Le Monde puzzle [#1067]

The second Le Monde mathematical puzzle in the new competition is sheer trigonometry:

When in the above figures both triangles ABC are isosceles and the brown segments are all of length 25cm, find the angle in A and the value of DC², respectively.

This could have been solved by R coding the various possible angles of the three segments beyond BC until the isosceles property is met, but it went much faster by pen and paper, leading to an angle of π/9 in the first case and a square of 1250 in the second case. The third puzzle is basic arithmetic that only seems solvable by enumeration…

Le Monde puzzle [#1066]

Recalling Le Monde mathematical puzzle  first competition problem

For the X table below, what are the minimal number of lights that are on (green) to reach the minimal and maximal possible numbers of entries (P) with an even (P as pair) number of neighbours with lights on? In the illustration below, there are 16 lights on (green) and 31 entries with an even number of on-neighbours.

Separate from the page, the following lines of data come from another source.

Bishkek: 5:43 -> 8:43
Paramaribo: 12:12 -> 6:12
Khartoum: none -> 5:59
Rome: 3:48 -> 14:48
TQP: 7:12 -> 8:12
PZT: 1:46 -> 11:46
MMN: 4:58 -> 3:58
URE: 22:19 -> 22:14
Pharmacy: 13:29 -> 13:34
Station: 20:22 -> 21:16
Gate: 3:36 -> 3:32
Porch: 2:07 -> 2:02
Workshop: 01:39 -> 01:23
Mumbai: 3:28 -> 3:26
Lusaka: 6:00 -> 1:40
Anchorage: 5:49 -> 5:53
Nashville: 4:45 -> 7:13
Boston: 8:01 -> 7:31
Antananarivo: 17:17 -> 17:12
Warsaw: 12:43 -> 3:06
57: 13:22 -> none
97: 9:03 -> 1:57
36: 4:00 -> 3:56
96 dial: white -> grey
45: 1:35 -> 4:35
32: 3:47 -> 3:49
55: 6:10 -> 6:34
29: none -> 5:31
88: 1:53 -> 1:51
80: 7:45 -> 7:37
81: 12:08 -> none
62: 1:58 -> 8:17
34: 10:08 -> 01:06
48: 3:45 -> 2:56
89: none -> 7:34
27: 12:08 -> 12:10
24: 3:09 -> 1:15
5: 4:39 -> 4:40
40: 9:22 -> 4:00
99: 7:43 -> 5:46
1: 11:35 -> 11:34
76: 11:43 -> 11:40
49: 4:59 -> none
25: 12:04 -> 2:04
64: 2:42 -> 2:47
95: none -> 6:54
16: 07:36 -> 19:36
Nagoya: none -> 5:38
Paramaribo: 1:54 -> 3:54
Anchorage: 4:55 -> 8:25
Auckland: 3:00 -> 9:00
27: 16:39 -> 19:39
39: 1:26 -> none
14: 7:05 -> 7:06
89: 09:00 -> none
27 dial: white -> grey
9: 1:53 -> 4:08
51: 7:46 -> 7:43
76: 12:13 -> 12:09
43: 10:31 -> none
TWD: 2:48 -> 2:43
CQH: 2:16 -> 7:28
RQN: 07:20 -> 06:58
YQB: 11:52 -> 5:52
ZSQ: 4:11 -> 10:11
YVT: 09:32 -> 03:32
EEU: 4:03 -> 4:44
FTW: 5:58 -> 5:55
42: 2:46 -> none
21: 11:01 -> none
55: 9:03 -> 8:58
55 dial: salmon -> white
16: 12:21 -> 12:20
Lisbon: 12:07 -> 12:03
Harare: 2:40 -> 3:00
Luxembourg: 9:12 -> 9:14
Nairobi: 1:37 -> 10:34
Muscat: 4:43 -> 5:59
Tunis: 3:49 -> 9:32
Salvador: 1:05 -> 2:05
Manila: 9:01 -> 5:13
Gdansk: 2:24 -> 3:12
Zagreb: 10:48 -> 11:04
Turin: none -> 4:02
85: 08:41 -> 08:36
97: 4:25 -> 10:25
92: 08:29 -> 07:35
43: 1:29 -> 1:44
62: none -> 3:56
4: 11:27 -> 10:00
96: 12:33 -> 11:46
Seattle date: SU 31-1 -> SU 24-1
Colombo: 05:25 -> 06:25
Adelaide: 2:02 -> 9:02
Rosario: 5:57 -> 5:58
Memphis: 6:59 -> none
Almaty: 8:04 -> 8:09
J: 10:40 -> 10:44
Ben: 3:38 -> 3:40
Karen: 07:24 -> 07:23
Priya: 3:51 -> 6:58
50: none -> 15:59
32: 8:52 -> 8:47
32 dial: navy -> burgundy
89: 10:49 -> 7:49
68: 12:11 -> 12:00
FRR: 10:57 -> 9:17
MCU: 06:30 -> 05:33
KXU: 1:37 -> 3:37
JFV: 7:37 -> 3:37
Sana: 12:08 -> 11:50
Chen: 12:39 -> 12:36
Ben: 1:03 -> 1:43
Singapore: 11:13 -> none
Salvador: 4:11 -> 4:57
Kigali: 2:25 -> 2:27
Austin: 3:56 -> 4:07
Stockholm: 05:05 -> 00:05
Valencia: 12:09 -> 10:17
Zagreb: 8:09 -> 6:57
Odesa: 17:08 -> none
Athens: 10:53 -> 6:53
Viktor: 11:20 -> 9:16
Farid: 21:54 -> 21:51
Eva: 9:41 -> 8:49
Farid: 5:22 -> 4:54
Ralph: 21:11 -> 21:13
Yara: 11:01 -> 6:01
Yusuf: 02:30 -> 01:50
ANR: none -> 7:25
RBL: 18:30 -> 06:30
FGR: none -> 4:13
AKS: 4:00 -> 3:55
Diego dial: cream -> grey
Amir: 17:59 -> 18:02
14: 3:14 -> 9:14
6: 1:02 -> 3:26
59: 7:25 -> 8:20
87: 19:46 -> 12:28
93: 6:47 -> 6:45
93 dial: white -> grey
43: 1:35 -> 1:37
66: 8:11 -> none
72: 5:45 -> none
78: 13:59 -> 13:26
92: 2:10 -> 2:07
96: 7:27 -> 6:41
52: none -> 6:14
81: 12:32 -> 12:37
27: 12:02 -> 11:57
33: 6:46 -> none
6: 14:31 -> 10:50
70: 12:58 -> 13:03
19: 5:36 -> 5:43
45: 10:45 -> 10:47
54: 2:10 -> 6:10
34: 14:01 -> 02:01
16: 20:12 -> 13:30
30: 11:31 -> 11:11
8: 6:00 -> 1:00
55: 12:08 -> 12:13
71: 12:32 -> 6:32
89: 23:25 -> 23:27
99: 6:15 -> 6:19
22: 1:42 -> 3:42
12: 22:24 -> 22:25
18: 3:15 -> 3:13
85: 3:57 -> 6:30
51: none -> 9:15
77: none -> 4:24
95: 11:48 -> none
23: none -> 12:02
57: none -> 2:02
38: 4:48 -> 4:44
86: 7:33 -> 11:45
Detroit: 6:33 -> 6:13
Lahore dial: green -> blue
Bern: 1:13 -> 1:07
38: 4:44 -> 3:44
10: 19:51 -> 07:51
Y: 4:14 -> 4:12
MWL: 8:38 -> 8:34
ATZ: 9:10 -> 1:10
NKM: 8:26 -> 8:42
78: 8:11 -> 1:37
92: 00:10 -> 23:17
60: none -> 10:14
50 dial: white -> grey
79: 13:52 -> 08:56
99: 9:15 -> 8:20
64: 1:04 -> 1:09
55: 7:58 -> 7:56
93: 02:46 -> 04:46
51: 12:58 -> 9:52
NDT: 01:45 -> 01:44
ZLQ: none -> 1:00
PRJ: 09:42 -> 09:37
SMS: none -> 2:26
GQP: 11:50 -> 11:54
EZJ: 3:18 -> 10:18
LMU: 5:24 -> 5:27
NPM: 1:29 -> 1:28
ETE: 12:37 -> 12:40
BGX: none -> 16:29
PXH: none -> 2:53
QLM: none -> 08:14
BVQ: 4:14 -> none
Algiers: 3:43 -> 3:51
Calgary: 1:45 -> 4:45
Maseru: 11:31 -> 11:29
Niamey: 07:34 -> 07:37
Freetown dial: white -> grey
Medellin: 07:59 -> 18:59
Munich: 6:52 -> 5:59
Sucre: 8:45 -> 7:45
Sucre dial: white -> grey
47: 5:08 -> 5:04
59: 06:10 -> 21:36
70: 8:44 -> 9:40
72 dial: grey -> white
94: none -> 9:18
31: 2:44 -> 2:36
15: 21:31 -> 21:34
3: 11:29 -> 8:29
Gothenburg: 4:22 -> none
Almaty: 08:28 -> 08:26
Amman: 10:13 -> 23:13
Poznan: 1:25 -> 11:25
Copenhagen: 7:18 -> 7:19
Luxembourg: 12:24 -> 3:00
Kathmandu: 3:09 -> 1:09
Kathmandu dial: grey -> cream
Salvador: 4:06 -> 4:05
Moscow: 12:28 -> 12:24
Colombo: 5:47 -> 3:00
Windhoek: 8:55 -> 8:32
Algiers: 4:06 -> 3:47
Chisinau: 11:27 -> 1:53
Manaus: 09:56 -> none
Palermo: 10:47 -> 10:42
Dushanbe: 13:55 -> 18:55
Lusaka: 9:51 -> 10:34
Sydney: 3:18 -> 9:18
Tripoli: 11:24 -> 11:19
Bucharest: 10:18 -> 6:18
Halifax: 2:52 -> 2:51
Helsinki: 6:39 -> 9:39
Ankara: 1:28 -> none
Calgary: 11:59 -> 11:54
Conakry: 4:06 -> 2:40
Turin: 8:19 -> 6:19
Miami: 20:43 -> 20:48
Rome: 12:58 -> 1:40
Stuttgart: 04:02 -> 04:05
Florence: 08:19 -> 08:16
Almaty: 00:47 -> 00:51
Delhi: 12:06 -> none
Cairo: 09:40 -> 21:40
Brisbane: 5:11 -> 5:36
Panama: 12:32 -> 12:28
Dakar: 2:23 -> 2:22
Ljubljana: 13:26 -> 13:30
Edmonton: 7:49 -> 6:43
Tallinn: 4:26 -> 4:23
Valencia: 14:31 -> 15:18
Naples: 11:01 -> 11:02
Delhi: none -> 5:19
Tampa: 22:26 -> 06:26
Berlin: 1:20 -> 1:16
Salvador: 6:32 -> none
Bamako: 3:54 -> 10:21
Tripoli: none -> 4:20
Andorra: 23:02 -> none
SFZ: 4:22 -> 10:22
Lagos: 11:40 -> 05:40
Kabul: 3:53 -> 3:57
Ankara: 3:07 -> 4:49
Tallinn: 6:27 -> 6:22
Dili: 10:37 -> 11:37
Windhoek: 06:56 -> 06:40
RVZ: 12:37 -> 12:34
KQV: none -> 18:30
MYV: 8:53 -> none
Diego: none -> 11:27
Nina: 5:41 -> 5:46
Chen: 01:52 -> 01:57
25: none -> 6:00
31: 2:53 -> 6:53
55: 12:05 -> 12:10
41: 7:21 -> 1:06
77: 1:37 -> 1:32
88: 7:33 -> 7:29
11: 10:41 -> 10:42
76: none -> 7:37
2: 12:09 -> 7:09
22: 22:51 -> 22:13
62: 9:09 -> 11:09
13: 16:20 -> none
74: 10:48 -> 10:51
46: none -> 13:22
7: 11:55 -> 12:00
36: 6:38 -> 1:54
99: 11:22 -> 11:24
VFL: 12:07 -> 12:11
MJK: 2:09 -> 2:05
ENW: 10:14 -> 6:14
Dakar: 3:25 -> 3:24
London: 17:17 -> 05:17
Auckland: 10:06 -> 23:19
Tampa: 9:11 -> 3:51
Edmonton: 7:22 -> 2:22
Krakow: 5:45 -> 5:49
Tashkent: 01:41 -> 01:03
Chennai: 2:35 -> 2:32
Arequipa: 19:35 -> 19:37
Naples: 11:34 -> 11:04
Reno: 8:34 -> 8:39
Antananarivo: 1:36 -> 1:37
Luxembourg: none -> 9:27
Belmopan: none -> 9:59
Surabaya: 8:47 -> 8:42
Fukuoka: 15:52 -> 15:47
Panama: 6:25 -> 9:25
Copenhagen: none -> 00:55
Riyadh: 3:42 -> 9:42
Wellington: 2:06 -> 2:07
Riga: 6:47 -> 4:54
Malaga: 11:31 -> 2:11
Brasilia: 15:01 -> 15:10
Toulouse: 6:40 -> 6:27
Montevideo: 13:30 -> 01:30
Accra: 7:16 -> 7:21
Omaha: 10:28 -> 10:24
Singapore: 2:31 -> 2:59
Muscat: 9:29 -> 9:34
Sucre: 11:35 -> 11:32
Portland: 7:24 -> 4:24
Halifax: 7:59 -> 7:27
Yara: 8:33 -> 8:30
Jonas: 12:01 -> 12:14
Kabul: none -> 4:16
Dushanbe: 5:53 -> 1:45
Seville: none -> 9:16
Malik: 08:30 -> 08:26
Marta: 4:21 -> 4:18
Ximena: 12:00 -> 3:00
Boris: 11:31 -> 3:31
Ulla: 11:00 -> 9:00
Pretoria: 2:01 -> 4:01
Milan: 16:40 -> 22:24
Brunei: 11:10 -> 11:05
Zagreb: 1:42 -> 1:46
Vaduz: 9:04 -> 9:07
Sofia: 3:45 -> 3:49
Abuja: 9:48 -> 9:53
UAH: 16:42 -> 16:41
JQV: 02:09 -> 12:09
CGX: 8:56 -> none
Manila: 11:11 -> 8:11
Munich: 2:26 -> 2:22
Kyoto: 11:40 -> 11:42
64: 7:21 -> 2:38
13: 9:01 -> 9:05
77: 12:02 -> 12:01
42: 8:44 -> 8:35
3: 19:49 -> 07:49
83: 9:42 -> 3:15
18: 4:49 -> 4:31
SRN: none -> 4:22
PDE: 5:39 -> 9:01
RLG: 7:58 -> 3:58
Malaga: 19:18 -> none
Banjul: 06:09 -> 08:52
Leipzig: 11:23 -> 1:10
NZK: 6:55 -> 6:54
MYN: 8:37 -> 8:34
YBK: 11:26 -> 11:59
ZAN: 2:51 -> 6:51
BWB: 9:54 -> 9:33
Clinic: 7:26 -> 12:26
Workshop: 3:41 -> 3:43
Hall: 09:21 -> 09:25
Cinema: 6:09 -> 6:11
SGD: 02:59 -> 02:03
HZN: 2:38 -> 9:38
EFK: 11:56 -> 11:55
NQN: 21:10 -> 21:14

As suggested last week, this was amenable to a R resolution by low-tech simulated annealing although the number of configurations was not that large when accounting for symmetries. The R code is a wee bit long for full reproduction here but it works on moving away from a random filling of this cross by 0’s and 1’s, toward minimising or maximising the number of P’s, this simulated annealing loop being inserted in another loop recording the minimal number of 1’s in both cases. A first round produced 1 and 44 for the minimal and maximal numbers of P’s, respectively, associated with at least 16 and 3 1’s, respectively, but a longer run exhibited 45 for 6 1’s crossing one of the diagonals of the X, made of two aligned diagonals of the outer 3×3 tables. (This was confirmed by both Amic and Robin in Dauphine!) The next [trigonometry] puzzle is on!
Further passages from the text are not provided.